§ **TASK TO COMPLETE**
Search each line below for "Главная", then return the lines where it appears.

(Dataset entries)
◆ ◆ ◆ ◆ ◆ ◆ ◆

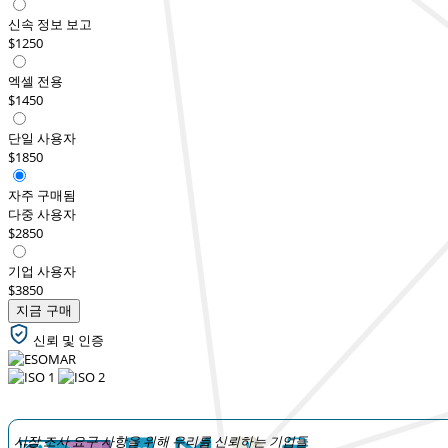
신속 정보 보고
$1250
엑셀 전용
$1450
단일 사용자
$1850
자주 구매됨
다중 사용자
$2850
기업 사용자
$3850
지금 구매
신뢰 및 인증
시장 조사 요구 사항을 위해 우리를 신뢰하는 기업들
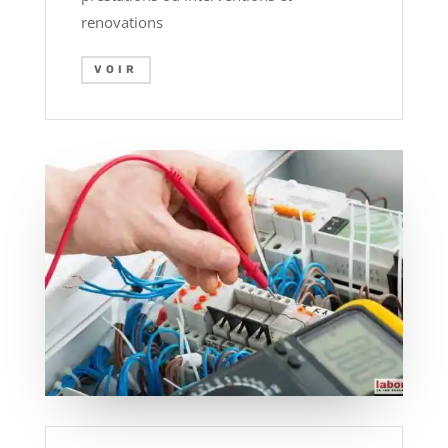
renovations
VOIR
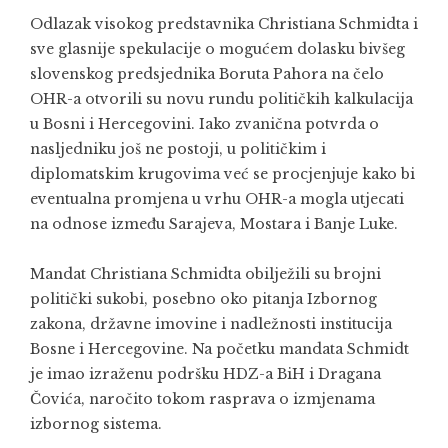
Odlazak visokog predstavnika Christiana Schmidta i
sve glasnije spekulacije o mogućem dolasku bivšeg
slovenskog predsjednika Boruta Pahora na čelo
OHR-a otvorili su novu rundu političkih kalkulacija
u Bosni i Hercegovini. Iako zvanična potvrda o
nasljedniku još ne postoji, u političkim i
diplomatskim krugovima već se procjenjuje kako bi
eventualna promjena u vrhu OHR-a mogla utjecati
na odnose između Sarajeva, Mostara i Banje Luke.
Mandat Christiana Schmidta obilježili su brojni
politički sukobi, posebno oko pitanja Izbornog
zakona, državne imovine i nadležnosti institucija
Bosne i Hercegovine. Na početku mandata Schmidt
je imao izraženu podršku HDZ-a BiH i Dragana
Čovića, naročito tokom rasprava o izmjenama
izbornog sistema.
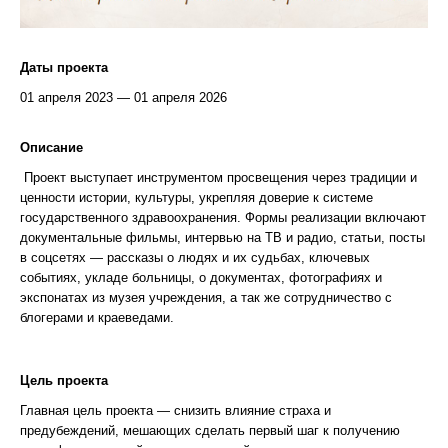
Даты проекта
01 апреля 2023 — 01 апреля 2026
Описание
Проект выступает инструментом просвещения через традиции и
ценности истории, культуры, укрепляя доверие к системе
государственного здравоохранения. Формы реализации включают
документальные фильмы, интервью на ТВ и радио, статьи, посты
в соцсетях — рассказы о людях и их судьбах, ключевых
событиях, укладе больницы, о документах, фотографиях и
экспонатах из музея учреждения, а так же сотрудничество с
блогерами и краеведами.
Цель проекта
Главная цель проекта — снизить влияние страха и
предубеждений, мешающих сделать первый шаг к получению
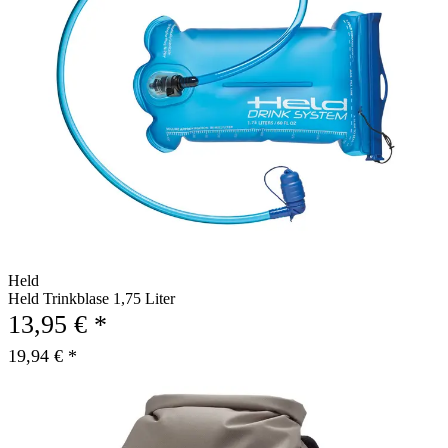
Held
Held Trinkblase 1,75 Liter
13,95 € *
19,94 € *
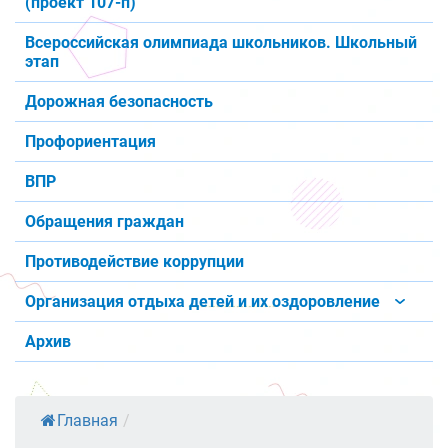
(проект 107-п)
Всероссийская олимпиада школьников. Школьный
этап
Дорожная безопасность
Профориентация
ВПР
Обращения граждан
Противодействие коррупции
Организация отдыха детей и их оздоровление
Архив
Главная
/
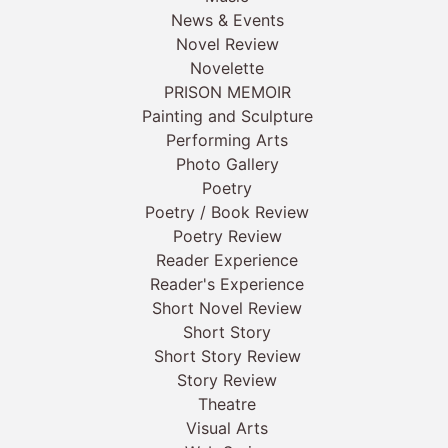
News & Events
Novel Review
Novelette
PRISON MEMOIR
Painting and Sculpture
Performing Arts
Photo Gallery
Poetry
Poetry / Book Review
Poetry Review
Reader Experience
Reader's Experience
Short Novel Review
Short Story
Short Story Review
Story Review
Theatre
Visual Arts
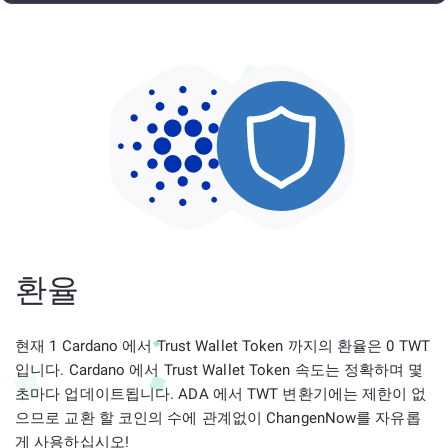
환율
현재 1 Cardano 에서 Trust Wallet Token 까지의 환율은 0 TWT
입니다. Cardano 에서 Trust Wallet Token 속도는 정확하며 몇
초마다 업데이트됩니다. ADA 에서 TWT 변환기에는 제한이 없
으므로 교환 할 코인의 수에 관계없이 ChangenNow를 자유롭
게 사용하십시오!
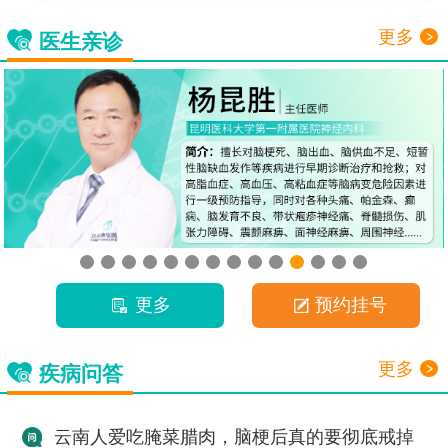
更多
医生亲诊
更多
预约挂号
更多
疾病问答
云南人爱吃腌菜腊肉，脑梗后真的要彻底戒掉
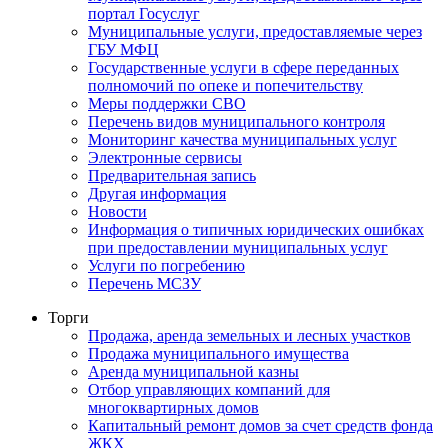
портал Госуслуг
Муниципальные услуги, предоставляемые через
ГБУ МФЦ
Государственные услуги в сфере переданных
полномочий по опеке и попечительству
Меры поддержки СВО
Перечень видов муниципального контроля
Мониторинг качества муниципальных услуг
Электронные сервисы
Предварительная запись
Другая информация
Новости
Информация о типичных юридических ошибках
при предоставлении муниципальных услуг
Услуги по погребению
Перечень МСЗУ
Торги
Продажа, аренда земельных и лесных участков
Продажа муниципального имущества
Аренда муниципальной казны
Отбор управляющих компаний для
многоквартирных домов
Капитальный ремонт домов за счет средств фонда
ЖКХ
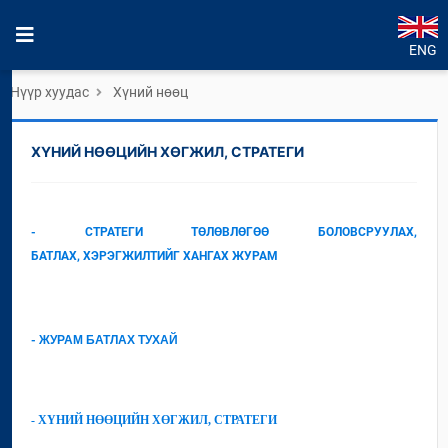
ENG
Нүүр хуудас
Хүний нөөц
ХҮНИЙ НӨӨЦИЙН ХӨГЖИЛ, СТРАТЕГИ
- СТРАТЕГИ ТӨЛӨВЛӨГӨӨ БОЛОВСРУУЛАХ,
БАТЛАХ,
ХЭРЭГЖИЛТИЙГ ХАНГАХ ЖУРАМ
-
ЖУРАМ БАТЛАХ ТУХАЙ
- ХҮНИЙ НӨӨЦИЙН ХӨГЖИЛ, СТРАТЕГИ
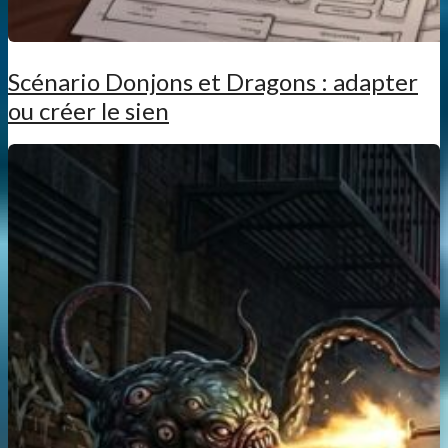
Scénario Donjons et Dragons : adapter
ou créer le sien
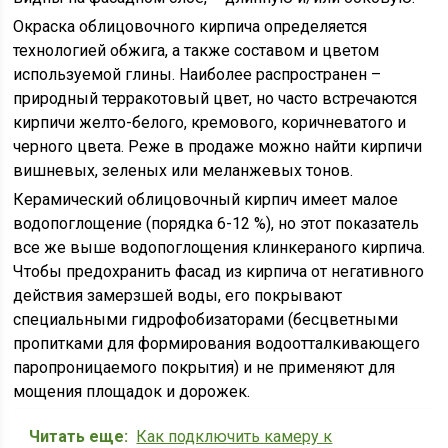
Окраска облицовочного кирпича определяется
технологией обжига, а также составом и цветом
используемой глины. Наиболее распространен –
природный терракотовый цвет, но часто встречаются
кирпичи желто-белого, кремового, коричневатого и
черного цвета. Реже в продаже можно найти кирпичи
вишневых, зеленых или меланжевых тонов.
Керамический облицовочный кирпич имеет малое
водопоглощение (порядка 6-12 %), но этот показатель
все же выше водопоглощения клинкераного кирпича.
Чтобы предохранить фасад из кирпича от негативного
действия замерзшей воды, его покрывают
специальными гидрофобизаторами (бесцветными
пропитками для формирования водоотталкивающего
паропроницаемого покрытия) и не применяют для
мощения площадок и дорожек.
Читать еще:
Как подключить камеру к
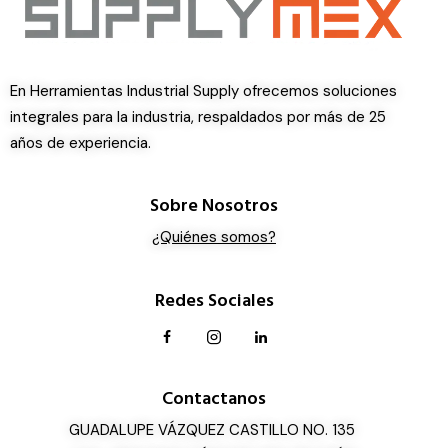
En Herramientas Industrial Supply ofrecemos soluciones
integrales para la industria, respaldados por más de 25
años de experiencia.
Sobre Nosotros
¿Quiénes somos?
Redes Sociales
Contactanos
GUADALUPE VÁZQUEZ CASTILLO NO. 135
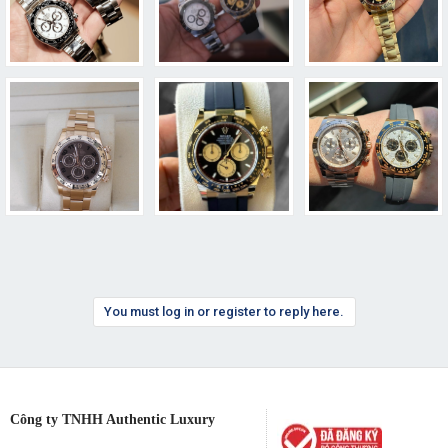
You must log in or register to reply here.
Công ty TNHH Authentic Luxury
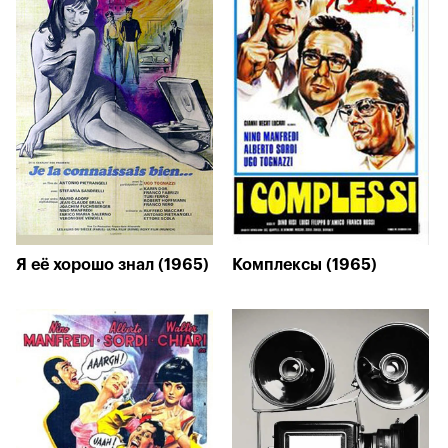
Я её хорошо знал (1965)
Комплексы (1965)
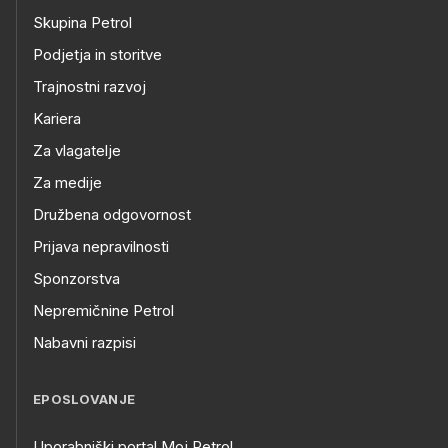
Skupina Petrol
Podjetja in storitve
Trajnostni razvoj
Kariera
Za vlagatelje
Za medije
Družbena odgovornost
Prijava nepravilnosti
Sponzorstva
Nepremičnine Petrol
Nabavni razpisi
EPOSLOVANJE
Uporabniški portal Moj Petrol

◆ ◆ ◆ ◆ ◆ ◆ ◆

§ **ANSWER SECTION**
Главная цель проекта — снизить влияние страха и
Главная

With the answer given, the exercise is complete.